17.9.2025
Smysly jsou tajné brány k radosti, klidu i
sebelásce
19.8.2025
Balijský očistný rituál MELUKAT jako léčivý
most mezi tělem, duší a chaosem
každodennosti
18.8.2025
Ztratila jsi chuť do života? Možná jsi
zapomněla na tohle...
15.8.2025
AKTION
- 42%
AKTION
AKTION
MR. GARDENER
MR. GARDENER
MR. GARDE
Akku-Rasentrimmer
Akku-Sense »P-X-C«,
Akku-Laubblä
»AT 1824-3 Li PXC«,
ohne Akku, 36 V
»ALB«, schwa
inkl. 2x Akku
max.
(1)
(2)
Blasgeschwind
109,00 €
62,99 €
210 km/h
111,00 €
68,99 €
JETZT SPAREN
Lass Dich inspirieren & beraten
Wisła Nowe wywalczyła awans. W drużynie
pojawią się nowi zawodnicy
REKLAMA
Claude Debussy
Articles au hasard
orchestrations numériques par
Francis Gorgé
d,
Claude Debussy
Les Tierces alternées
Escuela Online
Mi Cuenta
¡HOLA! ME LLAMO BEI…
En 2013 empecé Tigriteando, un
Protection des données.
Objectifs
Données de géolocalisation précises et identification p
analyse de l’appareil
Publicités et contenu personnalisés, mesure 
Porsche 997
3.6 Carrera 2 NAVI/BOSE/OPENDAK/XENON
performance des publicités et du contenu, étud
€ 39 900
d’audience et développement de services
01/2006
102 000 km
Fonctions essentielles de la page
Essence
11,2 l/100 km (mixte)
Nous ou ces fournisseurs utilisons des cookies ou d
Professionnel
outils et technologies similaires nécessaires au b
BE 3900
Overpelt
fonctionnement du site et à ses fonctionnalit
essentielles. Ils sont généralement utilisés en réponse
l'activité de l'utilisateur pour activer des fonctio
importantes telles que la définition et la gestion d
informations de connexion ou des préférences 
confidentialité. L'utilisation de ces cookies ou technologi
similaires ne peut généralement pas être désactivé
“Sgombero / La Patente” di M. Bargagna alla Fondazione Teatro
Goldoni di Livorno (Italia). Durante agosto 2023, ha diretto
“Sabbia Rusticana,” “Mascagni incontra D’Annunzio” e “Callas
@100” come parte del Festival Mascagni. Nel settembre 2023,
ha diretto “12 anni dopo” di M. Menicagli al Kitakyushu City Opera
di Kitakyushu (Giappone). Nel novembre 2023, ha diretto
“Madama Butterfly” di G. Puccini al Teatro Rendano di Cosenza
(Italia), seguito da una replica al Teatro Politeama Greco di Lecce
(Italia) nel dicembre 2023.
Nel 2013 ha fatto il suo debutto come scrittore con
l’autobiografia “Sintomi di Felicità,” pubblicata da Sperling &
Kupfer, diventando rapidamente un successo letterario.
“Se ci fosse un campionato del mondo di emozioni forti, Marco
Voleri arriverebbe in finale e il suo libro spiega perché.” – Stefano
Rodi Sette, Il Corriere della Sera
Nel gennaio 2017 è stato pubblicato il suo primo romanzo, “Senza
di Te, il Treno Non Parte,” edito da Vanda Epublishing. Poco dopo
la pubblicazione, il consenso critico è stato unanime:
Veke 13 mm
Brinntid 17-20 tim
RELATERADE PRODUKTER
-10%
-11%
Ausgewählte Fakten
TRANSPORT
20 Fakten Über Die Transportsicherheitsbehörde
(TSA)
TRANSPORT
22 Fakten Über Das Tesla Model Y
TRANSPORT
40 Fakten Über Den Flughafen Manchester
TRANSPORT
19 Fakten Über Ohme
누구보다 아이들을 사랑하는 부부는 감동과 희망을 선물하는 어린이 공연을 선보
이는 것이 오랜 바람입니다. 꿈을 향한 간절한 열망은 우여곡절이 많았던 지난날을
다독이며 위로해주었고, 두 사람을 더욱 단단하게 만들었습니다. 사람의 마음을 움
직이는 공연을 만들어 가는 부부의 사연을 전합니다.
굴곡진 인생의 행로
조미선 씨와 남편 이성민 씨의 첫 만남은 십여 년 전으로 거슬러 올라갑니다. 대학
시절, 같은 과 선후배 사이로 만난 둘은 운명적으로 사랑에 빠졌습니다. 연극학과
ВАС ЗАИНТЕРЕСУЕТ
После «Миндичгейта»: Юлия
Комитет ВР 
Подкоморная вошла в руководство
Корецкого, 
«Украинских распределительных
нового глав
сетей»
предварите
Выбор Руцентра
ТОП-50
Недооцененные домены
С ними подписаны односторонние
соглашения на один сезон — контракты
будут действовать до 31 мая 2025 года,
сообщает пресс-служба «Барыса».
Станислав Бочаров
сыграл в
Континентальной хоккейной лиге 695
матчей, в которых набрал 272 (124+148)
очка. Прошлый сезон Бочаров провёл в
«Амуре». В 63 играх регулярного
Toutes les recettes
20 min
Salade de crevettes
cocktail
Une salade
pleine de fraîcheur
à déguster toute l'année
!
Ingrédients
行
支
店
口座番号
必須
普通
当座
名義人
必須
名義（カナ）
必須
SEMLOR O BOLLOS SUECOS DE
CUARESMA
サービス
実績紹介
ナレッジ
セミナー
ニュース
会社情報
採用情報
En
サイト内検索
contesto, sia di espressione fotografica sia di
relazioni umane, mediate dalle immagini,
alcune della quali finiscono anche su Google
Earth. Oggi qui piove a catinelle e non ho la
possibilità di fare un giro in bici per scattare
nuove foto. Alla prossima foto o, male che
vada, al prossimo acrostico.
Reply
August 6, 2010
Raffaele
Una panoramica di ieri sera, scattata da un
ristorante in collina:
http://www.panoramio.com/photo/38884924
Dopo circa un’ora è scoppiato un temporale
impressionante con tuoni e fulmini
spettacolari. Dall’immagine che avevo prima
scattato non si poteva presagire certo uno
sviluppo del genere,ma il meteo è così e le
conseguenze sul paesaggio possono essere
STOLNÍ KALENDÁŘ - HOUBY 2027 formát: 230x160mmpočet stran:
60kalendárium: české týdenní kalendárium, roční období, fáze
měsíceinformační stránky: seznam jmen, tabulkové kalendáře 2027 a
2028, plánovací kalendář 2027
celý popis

| WHAT THE EXERCISE ASKS |
Quote the listing above, but only from the line that shows "Kitakyushu City Opera" through the line that shows "누구보다 아이들을 사랑하는 부부는 감동과 희망을 선물하는 어린이 공연을 선보".

| EXERCISE RESPONSE |
ha diretto “12 anni dopo” di M. Menicagli al Kitakyushu City Opera
di Kitakyushu (Giappone). Nel novembre 2023, ha diretto
“Madama Butterfly” di G. Puccini al Teatro Rendano di Cosenza
(Italia), seguito da una replica al Teatro Politeama Greco di Lecce
(Italia) nel dicembre 2023.
Nel 2013 ha fatto il suo debutto come scrittore con
l’autobiografia “Sintomi di Felicità,” pubblicata da Sperling &
Kupfer, diventando rapidamente un successo letterario.
“Se ci fosse un campionato del mondo di emozioni forti, Marco
Voleri arriverebbe in finale e il suo libro spiega perché.” – Stefano
Rodi Sette, Il Corriere della Sera
Nel gennaio 2017 è stato pubblicato il suo primo romanzo, “Senza
di Te, il Treno Non Parte,” edito da Vanda Epublishing. Poco dopo
la pubblicazione, il consenso critico è stato unanime:
Veke 13 mm
Brinntid 17-20 tim
RELATERADE PRODUKTER
-10%
-11%
Ausgewählte Fakten
TRANSPORT
20 Fakten Über Die Transportsicherheitsbehörde
(TSA)
TRANSPORT
22 Fakten Über Das Tesla Model Y
TRANSPORT
40 Fakten Über Den Flughafen Manchester
TRANSPORT
19 Fakten Über Ohme
누구보다 아이들을 사랑하는 부부는 감동과 희망을 선물하는 어린이 공연을 선보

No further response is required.